(Saved data entries)
------------

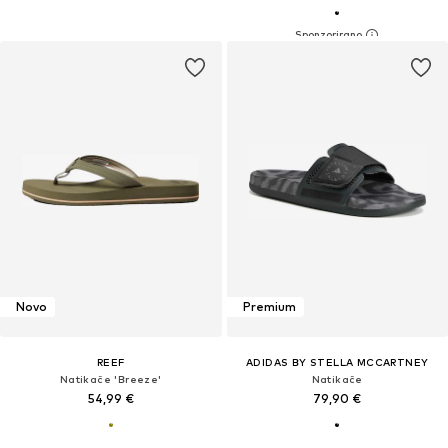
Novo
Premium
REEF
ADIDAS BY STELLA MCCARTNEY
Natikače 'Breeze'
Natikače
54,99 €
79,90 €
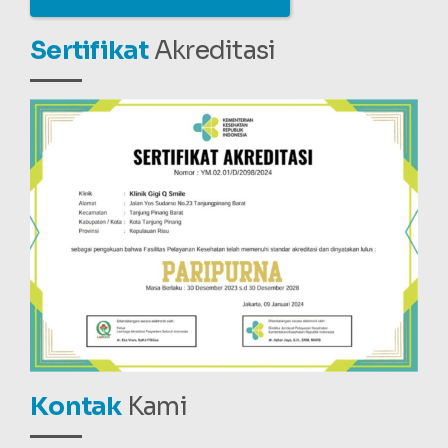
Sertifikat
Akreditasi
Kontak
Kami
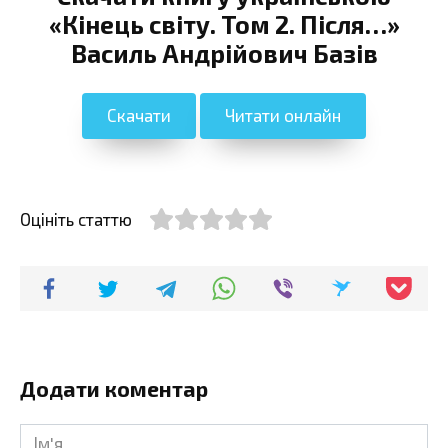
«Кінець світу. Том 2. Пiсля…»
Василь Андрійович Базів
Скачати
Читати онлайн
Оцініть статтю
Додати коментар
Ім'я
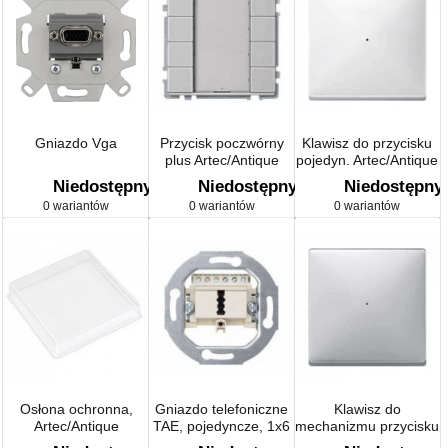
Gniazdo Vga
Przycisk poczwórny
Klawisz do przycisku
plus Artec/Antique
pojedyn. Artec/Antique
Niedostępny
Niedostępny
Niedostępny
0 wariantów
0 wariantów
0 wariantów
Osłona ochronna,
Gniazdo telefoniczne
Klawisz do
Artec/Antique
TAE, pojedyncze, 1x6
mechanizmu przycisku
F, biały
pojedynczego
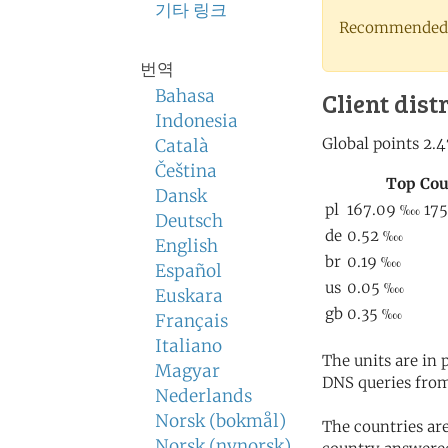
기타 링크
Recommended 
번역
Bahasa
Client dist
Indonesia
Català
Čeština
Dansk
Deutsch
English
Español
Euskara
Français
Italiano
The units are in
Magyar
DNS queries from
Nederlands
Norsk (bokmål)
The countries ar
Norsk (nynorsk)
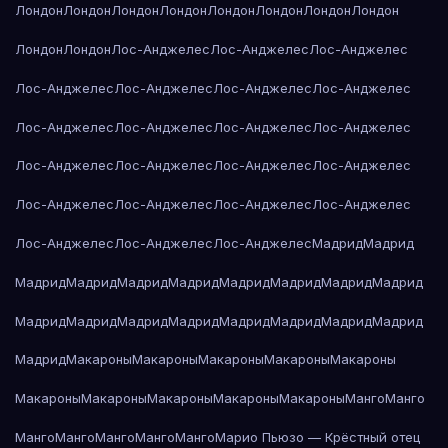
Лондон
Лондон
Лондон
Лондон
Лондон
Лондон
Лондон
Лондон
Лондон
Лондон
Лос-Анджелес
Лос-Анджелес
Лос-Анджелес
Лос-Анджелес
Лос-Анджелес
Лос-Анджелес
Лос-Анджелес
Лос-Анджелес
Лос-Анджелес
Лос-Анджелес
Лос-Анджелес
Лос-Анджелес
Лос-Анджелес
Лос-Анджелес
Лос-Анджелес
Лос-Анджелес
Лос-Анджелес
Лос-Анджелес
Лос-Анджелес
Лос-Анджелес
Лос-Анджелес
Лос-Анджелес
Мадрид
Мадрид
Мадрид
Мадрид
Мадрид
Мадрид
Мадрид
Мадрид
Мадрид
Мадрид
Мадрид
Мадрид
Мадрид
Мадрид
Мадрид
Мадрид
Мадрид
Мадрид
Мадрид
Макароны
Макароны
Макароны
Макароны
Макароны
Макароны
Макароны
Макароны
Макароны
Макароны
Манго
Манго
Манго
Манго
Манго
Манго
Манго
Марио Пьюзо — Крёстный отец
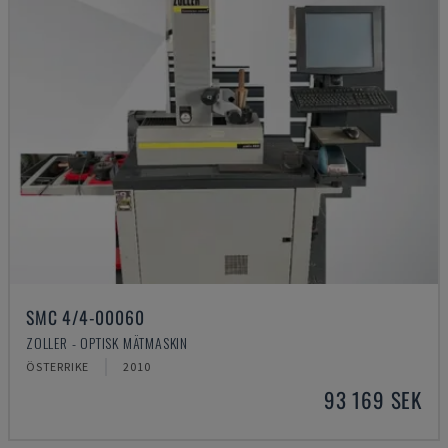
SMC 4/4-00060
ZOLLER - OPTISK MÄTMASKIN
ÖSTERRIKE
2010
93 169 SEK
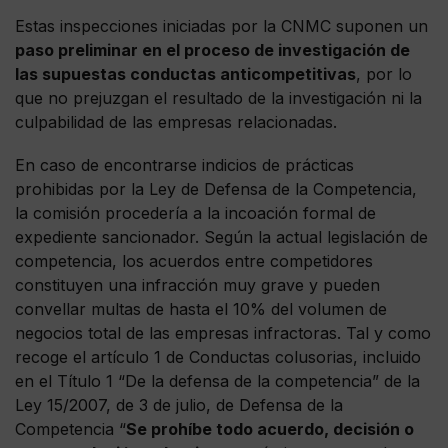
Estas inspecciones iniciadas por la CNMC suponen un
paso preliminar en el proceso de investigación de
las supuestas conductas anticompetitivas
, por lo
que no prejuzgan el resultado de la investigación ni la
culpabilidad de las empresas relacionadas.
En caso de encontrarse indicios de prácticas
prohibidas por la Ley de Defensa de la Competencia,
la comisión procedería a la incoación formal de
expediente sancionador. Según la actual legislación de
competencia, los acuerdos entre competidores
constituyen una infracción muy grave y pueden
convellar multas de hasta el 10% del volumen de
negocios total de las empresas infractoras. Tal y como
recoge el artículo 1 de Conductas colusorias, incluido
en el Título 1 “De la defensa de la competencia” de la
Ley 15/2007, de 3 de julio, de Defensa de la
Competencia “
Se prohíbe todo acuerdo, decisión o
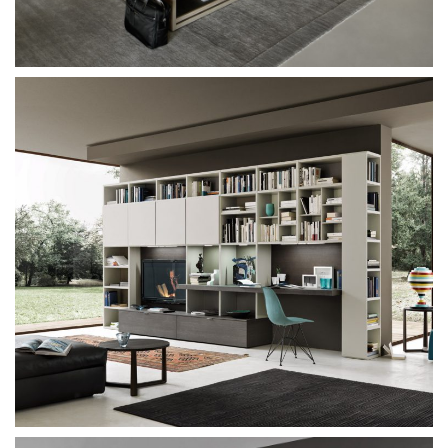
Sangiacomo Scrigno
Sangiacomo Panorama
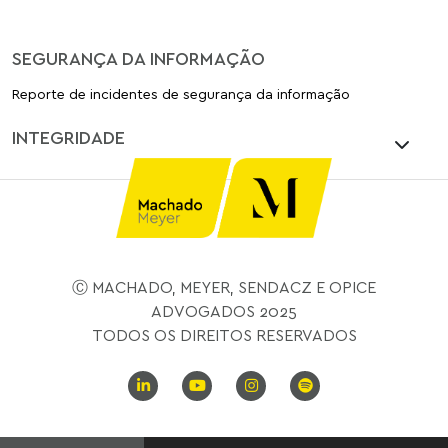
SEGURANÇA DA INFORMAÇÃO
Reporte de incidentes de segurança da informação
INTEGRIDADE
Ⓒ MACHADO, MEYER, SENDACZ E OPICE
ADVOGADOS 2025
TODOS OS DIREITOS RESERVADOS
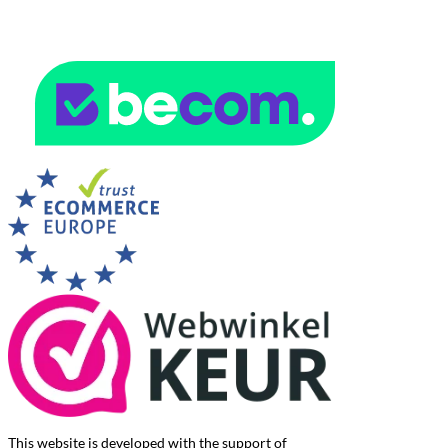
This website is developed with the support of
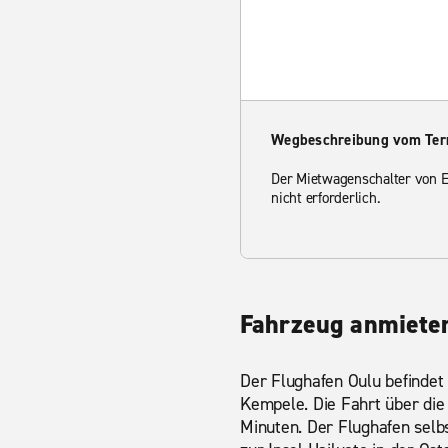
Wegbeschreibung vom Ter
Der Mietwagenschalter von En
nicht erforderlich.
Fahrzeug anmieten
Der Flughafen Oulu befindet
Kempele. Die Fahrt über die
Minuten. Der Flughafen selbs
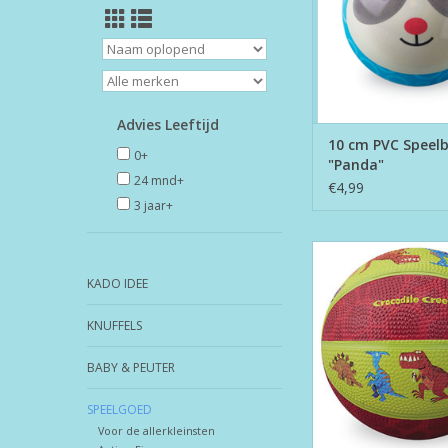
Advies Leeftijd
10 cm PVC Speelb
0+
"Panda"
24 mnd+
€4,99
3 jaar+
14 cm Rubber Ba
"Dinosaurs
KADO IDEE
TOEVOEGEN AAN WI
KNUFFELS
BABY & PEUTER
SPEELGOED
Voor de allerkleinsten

------------

How to complete this task —
Give the entries again exactly. Pictures stay out.

Task output —
Novo
Premium
REEF
ADIDAS BY STELLA MCCARTNEY
Natikače 'Breeze'
Natikače
54,99 €
79,90 €
Sertifikat
Akreditasi
Kontak
Kami
«Кінець світу. Том 2. Пiсля…»
Василь Андрійович Базів
Скачати
Читати онлайн
Оцініть статтю
Додати коментар
Ім'я
Gniazdo Vga
Przycisk poczwórny
Klawisz do przycisku
plus Artec/Antique
pojedyn. Artec/Antique
Niedostępny
Niedostępny
Niedostępny
0 wariantów
0 wariantów
0 wariantów
Osłona ochronna,
Gniazdo telefoniczne
Klawisz do
Artec/Antique
TAE, pojedyncze, 1x6
mechanizmu przycisku
F, biały
pojedynczego
기타 링크
Recommended 
번역
Bahasa
Client dist
Indonesia
Català
Čeština
Dansk
Deutsch
English
Español
Euskara
Français
Italiano
The units are in
Magyar
DNS queries from
Nederlands
Norsk (bokmål)
The countries ar
Norsk (nynorsk)
Лондон
Лондон
Лондон
Лондон
Лондон
Лондон
Лондон
Лондон
Лондон
Лондон
Лос-Анджелес
Лос-Анджелес
Лос-Анджелес
Лос-Анджелес
Лос-Анджелес
Лос-Анджелес
Лос-Анджелес
Лос-Анджелес
Лос-Анджелес
Лос-Анджелес
Лос-Анджелес
Лос-Анджелес
Лос-Анджелес
Лос-Анджелес
Лос-Анджелес
Лос-Анджелес
Лос-Анджелес
Лос-Анджелес
Лос-Анджелес
Лос-Анджелес
Лос-Анджелес
Лос-Анджелес
Мадрид
Мадрид
Мадрид
Мадрид
Мадрид
Мадрид
Мадрид
Мадрид
Мадрид
Мадрид
Мадрид
Мадрид
Мадрид
Мадрид
Мадрид
Мадрид
Мадрид
Мадрид
Мадрид
Макароны
Макароны
Макароны
Макароны
Макароны
Макароны
Макароны
Макароны
Макароны
Макароны
Манго
Манго
Манго
Манго
Манго
Манго
Манго
Марио Пьюзо — Крёстный отец
SMC 4/4-00060
ZOLLER - OPTISK MÄTMASKIN
ÖSTERRIKE
2010
93 169 SEK
Estas inspecciones iniciadas por la CNMC suponen un
paso preliminar en el proceso de investigación de
las supuestas conductas anticompetitivas
, por lo
que no prejuzgan el resultado de la investigación ni la
culpabilidad de las empresas relacionadas.
En caso de encontrarse indicios de prácticas
prohibidas por la Ley de Defensa de la Competencia,
la comisión procedería a la incoación formal de
expediente sancionador. Según la actual legislación de
competencia, los acuerdos entre competidores
constituyen una infracción muy grave y pueden
convellar multas de hasta el 10% del volumen de
negocios total de las empresas infractoras. Tal y como
recoge el artículo 1 de Conductas colusorias, incluido
en el Título 1 “De la defensa de la competencia” de la
Ley 15/2007, de 3 de julio, de Defensa de la
Competencia “
Se prohíbe todo acuerdo, decisión o
Sangiacomo Scrigno
Sangiacomo Panorama
SEGURANÇA DA INFORMAÇÃO
Reporte de incidentes de segurança da informação
INTEGRIDADE
Ⓒ MACHADO, MEYER, SENDACZ E OPICE
ADVOGADOS 2025
TODOS OS DIREITOS RESERVADOS
This website is developed with the support of
Wegbeschreibung vom Ter
Der Mietwagenschalter von En
nicht erforderlich.
Fahrzeug anmieten
Der Flughafen Oulu befindet
Kempele. Die Fahrt über die
Minuten. Der Flughafen selbs
Advies Leeftijd
10 cm PVC Speelb
0+
"Panda"
24 mnd+
€4,99
3 jaar+
14 cm Rubber Ba
"Dinosaurs
KADO IDEE
TOEVOEGEN AAN WI
KNUFFELS
BABY & PEUTER
SPEELGOED
Voor de allerkleinsten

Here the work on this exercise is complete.